New York Times columnist Thomas Friedman had some things to say the other day about the way the internet is empowering individuals "to publish your own book, start your own company and chase your own dream." He was visiting with Amazon.com's founder Jeff Bezos, and grooving with the young entrepreneur's vision of the future. "I see the elimination of gatekeepers everywhere,” Bezos says. For a nominal fee, everyone has access to the most powerful computing and storage facilities on Amazon's "cloud." Start-ups can even send their inventory to Amazon, and it will handle orders and shipping. "Sixteen of the top 100 best-sellers on Kindle today were self-published," gushes Bezos, and Friedman gushes in return.

Way back in 1998, I wrote in the Boston Globe about a world without gatekeepers. Amazon was a baby back then, and e-books were, if anything, a fuzzy dream, but it was clear which way the wind was blowing.
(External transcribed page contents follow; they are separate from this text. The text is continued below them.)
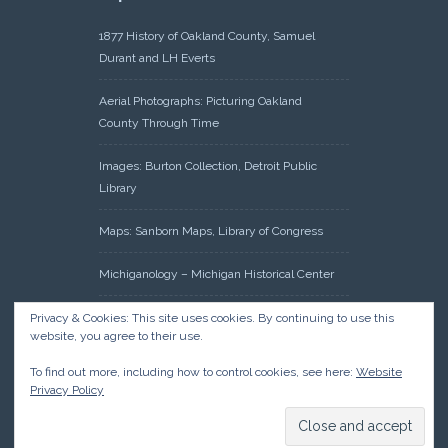
1877 History of Oakland County, Samuel
Durant and LH Everts
Aerial Photographs: Picturing Oakland
County Through Time
Images: Burton Collection, Detroit Public
Library
Maps: Sanborn Maps, Library of Congress
Michiganology – Michigan Historical Center
Oakland County Clerk – Register of Deeds:
Privacy & Cookies: This site uses cookies. By continuing to use this
website, you agree to their use.
Acreage Search – Historical Land Tract
Indexes
To find out more, including how to control cookies, see here:
Website
Privacy Policy
Research: Land Patents, Bureau of Land
Management, Government Land Office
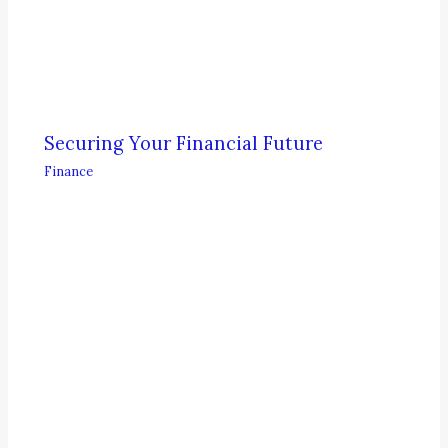
Securing Your Financial Future
Finance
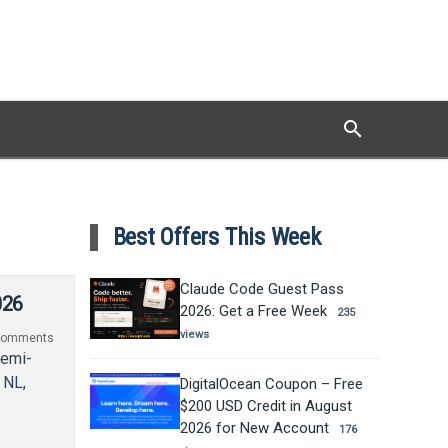
search
Search
Best Offers This Week
Claude Code Guest Pass
026
2026: Get a Free Week
235
views
omments
semi-
 NL,
DigitalOcean Coupon – Free
$200 USD Credit in August
2026 for New Account
176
My column was picked up and re-published by the American Society of Newspaper editors on their own website. I wrote: "The Internet is like a vast marketplace of ideas where every purveyor has the same size stall. Some stalls are decked out with neon lights; others are shabby and drab. Some stall keepers promise the world; others offer only modest helpings of 'fact.' Where does one shop?"

"Does it matter?" I asked. "Yes. A vigorous marketplace of ideas is healthy, but society needs a certain degree of shared faith if it is not to disintegrate into anarchy. If all ideas in the marketplace are equal, then no ideas will truly matter." And now the future is here. Editors, librarians, school teachers and other traditional gatekeepers have been made redundant. Everyone, everywhere has access to everything. Everyone blogs. Everyone tweets. Everyone has a stall on Facebook. Everyone can publish a book for pennies and Amazon will sell it.

There is something marvelous about this, something empowering and democratic. Something disquieting too. On the Internet, nobody knows you're a dog. Remember that famous New Yorker cartoon, shown above? We're all dogs now. And every idea, no matter how brilliant, no matter how loony, has equal access to our ear.”